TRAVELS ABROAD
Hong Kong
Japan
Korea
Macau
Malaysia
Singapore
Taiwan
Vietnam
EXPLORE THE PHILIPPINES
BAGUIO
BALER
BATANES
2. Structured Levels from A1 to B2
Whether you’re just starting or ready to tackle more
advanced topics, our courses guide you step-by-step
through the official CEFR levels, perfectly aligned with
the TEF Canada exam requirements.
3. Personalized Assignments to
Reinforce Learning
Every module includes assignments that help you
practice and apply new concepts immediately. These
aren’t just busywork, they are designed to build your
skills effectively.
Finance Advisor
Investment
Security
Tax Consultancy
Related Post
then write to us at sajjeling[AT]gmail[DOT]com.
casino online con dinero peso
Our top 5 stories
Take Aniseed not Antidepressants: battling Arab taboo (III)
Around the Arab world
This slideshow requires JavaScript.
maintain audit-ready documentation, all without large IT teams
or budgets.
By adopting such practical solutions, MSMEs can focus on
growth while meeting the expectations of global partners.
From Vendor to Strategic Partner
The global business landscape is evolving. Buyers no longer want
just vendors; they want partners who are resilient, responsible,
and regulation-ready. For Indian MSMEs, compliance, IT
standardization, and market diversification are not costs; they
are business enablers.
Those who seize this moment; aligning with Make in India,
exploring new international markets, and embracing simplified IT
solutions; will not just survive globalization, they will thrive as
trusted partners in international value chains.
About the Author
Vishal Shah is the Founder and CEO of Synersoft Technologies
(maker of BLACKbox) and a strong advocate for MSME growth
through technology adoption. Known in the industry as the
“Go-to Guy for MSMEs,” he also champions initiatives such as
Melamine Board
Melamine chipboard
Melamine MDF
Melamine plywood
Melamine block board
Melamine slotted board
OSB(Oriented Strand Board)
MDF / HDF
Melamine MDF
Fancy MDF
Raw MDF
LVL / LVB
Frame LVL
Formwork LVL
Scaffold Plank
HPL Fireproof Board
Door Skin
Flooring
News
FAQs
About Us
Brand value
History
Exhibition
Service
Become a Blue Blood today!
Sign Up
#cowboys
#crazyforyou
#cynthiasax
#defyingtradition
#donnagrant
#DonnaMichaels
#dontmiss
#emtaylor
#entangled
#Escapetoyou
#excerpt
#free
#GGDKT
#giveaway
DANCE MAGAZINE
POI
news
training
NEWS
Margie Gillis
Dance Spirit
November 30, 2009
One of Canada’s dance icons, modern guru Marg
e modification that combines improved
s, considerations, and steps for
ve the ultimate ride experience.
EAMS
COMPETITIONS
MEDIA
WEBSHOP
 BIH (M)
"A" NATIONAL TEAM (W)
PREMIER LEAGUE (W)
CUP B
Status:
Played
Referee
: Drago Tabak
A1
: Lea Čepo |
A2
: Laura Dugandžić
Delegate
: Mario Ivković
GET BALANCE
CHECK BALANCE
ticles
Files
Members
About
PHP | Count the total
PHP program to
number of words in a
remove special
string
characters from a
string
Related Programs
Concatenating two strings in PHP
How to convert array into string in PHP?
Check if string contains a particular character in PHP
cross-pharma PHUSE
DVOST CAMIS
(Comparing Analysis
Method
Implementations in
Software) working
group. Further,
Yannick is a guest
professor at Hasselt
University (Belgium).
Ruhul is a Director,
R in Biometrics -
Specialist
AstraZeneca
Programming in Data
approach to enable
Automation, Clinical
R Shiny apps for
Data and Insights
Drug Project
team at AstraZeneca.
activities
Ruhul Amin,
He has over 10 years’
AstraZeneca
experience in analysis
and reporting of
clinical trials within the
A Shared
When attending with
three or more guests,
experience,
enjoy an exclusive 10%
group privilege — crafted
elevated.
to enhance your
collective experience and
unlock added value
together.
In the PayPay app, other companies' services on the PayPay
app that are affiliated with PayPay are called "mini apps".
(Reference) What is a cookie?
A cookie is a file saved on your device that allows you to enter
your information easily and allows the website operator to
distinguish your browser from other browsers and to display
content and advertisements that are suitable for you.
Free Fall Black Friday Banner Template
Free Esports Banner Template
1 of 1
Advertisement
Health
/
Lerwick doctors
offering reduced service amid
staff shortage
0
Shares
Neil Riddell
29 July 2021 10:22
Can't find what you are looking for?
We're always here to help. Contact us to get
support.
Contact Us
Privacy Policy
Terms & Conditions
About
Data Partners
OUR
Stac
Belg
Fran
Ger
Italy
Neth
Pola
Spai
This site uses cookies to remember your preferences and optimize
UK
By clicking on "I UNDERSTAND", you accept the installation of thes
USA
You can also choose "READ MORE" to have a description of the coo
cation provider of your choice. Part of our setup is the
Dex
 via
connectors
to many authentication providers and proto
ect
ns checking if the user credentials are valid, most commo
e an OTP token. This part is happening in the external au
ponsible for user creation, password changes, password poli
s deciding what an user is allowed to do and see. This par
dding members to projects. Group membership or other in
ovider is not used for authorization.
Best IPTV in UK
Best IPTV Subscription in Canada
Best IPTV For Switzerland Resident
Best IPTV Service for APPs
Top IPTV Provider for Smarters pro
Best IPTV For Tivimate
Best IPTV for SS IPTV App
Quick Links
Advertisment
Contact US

■ ■ ■

Return all of the listing above exactly, leaving nothing out.

▸ FINAL ANSWER:
TRAVELS ABROAD
Hong Kong
Japan
Korea
Macau
Malaysia
Singapore
Taiwan
Vietnam
EXPLORE THE PHILIPPINES
BAGUIO
BALER
BATANES
2. Structured Levels from A1 to B2
Whether you’re just starting or ready to tackle more
advanced topics, our courses guide you step-by-step
through the official CEFR levels, perfectly aligned with
the TEF Canada exam requirements.
3. Personalized Assignments to
Reinforce Learning
Every module includes assignments that help you
practice and apply new concepts immediately. These
aren’t just busywork, they are designed to build your
skills effectively.
Finance Advisor
Investment
Security
Tax Consultancy
Related Post
then write to us at sajjeling[AT]gmail[DOT]com.
casino online con dinero peso
Our top 5 stories
Take Aniseed not Antidepressants: battling Arab taboo (III)
Around the Arab world
This slideshow requires JavaScript.
maintain audit-ready documentation, all without large IT teams
or budgets.
By adopting such practical solutions, MSMEs can focus on
growth while meeting the expectations of global partners.
From Vendor to Strategic Partner
The global business landscape is evolving. Buyers no longer want
just vendors; they want partners who are resilient, responsible,
and regulation-ready. For Indian MSMEs, compliance, IT
standardization, and market diversification are not costs; they
are business enablers.
Those who seize this moment; aligning with Make in India,
exploring new international markets, and embracing simplified IT
solutions; will not just survive globalization, they will thrive as
trusted partners in international value chains.
About the Author
Vishal Shah is the Founder and CEO of Synersoft Technologies
(maker of BLACKbox) and a strong advocate for MSME growth
through technology adoption. Known in the industry as the
“Go-to Guy for MSMEs,” he also champions initiatives such as
Melamine Board
Melamine chipboard
Melamine MDF
Melamine plywood
Melamine block board
Melamine slotted board
OSB(Oriented Strand Board)
MDF / HDF
Melamine MDF
Fancy MDF
Raw MDF
LVL / LVB
Frame LVL
Formwork LVL
Scaffold Plank
HPL Fireproof Board
Door Skin
Flooring
News
FAQs
About Us
Brand value
History
Exhibition
Service
Become a Blue Blood today!
Sign Up
#cowboys
#crazyforyou
#cynthiasax
#defyingtradition
#donnagrant
#DonnaMichaels
#dontmiss
#emtaylor
#entangled
#Escapetoyou
#excerpt
#free
#GGDKT
#giveaway
DANCE MAGAZINE
POI
news
training
NEWS
Margie Gillis
Dance Spirit
November 30, 2009
One of Canada’s dance icons, modern guru Marg
e modification that combines improved
s, considerations, and steps for
ve the ultimate ride experience.
EAMS
COMPETITIONS
MEDIA
WEBSHOP
 BIH (M)
"A" NATIONAL TEAM (W)
PREMIER LEAGUE (W)
CUP B
Status:
Played
Referee
: Drago Tabak
A1
: Lea Čepo |
A2
: Laura Dugandžić
Delegate
: Mario Ivković
GET BALANCE
CHECK BALANCE
ticles
Files
Members
About
PHP | Count the total
PHP program to
number of words in a
remove special
string
characters from a
string
Related Programs
Concatenating two strings in PHP
How to convert array into string in PHP?
Check if string contains a particular character in PHP
cross-pharma PHUSE
DVOST CAMIS
(Comparing Analysis
Method
Implementations in
Software) working
group. Further,
Yannick is a guest
professor at Hasselt
University (Belgium).
Ruhul is a Director,
R in Biometrics -
Specialist
AstraZeneca
Programming in Data
approach to enable
Automation, Clinical
R Shiny apps for
Data and Insights
Drug Project
team at AstraZeneca.
activities
Ruhul Amin,
He has over 10 years’
AstraZeneca
experience in analysis
and reporting of
clinical trials within the
A Shared
When attending with
three or more guests,
experience,
enjoy an exclusive 10%
group privilege — crafted
elevated.
to enhance your
collective experience and
unlock added value
together.
In the PayPay app, other companies' services on the PayPay
app that are affiliated with PayPay are called "mini apps".
(Reference) What is a cookie?
A cookie is a file saved on your device that allows you to enter
your information easily and allows the website operator to
distinguish your browser from other browsers and to display
content and advertisements that are suitable for you.
Free Fall Black Friday Banner Template
Free Esports Banner Template
1 of 1
Advertisement
Health
/
Lerwick doctors
offering reduced service amid
staff shortage
0
Shares
Neil Riddell
29 July 2021 10:22
Can't find what you are looking for?
We're always here to help. Contact us to get
support.
Contact Us
Privacy Policy
Terms & Conditions
About
Data Partners
OUR
Stac
Belg
Fran
Ger
Italy
Neth
Pola
Spai
This site uses cookies to remember your preferences and optimize
UK
By clicking on "I UNDERSTAND", you accept the installation of thes
USA
You can also choose "READ MORE" to have a description of the coo
cation provider of your choice. Part of our setup is the
Dex
 via
connectors
to many authentication providers and proto
ect
ns checking if the user credentials are valid, most commo
e an OTP token. This part is happening in the external au
ponsible for user creation, password changes, password poli
s deciding what an user is allowed to do and see. This par
dding members to projects. Group membership or other in
ovider is not used for authorization.
Best IPTV in UK
Best IPTV Subscription in Canada
Best IPTV For Switzerland Resident
Best IPTV Service for APPs
Top IPTV Provider for Smarters pro
Best IPTV For Tivimate
Best IPTV for SS IPTV App
Quick Links
Advertisment
Contact US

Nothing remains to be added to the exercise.